┌────────

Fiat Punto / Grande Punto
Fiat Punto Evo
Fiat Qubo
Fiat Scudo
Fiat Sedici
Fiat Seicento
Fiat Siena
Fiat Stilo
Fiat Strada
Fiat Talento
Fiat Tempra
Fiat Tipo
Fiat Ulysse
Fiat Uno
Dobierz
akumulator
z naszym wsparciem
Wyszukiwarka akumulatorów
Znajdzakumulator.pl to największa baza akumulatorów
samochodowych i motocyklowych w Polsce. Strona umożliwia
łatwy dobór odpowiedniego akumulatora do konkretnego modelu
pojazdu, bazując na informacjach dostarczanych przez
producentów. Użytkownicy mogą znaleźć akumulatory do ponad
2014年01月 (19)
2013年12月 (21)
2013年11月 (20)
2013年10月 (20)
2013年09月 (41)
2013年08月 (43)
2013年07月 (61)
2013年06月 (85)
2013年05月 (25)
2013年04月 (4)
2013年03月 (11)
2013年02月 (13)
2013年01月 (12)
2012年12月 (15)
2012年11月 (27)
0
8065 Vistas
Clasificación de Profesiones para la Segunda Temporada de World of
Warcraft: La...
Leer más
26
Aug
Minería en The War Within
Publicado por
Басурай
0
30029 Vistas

└────────
┌────────

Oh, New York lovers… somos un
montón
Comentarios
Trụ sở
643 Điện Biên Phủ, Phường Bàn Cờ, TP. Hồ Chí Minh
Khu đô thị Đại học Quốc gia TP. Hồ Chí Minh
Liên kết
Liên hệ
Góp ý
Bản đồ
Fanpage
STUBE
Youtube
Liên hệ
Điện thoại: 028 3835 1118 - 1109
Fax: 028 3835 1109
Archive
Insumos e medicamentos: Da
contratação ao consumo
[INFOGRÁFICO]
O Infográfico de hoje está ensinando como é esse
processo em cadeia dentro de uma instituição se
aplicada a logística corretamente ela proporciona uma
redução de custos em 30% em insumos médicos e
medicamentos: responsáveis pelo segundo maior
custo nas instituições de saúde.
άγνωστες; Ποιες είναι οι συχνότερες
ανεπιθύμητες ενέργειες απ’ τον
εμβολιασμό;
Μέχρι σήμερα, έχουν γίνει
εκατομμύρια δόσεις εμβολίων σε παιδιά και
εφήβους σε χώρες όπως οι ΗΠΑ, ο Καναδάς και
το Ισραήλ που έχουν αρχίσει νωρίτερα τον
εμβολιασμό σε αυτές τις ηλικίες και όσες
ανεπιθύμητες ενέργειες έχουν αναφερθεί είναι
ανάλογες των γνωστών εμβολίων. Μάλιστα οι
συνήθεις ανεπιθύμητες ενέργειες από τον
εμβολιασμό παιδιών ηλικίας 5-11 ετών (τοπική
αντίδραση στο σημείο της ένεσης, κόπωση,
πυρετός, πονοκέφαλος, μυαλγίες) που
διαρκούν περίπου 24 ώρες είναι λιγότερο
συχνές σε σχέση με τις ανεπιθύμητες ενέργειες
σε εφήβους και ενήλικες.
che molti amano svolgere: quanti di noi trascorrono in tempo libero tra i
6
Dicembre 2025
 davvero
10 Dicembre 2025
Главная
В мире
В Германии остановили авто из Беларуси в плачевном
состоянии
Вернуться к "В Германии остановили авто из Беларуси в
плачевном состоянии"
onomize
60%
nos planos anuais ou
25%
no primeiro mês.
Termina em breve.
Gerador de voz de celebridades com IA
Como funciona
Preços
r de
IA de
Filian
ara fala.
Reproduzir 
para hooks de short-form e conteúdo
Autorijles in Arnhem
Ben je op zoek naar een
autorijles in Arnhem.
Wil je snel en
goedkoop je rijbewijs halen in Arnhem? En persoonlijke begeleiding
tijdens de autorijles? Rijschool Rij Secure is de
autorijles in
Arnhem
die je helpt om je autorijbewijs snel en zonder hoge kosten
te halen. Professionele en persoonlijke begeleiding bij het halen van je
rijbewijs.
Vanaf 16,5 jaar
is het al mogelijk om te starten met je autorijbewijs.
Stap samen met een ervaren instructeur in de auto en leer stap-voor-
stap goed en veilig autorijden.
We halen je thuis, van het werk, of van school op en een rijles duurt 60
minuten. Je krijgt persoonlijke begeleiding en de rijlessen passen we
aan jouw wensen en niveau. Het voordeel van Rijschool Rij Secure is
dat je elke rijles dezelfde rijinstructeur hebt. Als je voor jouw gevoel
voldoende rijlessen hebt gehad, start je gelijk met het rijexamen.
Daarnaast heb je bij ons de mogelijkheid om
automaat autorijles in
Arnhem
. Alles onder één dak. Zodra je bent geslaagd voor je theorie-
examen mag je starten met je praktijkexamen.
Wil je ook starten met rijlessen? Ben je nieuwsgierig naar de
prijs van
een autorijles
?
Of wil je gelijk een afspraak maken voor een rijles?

└────────
┌────────

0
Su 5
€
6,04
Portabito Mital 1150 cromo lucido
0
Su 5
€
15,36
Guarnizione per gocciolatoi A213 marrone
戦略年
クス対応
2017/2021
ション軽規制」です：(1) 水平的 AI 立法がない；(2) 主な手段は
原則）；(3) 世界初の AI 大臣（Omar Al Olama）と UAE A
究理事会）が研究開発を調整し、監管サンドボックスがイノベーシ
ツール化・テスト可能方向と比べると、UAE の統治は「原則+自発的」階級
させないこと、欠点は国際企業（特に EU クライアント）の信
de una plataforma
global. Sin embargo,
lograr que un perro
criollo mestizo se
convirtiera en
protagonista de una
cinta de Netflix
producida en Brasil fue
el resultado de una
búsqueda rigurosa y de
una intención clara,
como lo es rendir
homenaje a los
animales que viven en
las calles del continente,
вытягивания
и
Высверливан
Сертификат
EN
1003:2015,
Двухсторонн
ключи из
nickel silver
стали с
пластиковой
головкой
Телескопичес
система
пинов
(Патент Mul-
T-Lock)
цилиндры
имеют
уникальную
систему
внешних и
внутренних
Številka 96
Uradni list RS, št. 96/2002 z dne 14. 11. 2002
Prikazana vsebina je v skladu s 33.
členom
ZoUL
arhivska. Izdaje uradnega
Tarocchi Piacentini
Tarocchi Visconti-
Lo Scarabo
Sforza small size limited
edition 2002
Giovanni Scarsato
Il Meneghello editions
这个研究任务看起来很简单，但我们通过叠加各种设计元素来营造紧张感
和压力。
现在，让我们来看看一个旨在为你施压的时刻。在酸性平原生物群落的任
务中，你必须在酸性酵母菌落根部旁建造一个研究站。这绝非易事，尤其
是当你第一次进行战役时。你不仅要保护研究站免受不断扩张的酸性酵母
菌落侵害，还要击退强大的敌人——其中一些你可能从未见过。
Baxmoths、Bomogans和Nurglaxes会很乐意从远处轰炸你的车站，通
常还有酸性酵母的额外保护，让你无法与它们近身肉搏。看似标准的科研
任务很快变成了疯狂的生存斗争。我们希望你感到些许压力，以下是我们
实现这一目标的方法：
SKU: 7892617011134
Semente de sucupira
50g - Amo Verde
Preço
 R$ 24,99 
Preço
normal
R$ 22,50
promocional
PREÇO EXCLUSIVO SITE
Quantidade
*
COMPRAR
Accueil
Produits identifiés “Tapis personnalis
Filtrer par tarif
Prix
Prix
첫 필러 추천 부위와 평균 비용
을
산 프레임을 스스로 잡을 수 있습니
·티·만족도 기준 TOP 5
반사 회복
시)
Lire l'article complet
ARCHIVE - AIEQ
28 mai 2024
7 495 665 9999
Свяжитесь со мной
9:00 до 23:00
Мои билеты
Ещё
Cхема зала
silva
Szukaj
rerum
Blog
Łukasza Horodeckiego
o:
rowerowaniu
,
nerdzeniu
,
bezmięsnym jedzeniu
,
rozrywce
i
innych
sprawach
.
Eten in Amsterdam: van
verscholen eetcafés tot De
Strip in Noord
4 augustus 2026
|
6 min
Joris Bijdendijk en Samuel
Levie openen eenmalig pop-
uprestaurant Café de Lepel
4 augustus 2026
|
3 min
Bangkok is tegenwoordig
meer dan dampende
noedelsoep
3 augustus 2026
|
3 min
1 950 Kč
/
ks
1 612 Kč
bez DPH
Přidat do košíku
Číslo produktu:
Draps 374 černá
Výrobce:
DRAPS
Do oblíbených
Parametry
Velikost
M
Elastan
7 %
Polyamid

└────────

#### Task details:
Go through the data and show each line that holds "autorijbewijs".

#### Reply:
die je helpt om je autorijbewijs snel en zonder hoge kosten
is het al mogelijk om te starten met je autorijbewijs.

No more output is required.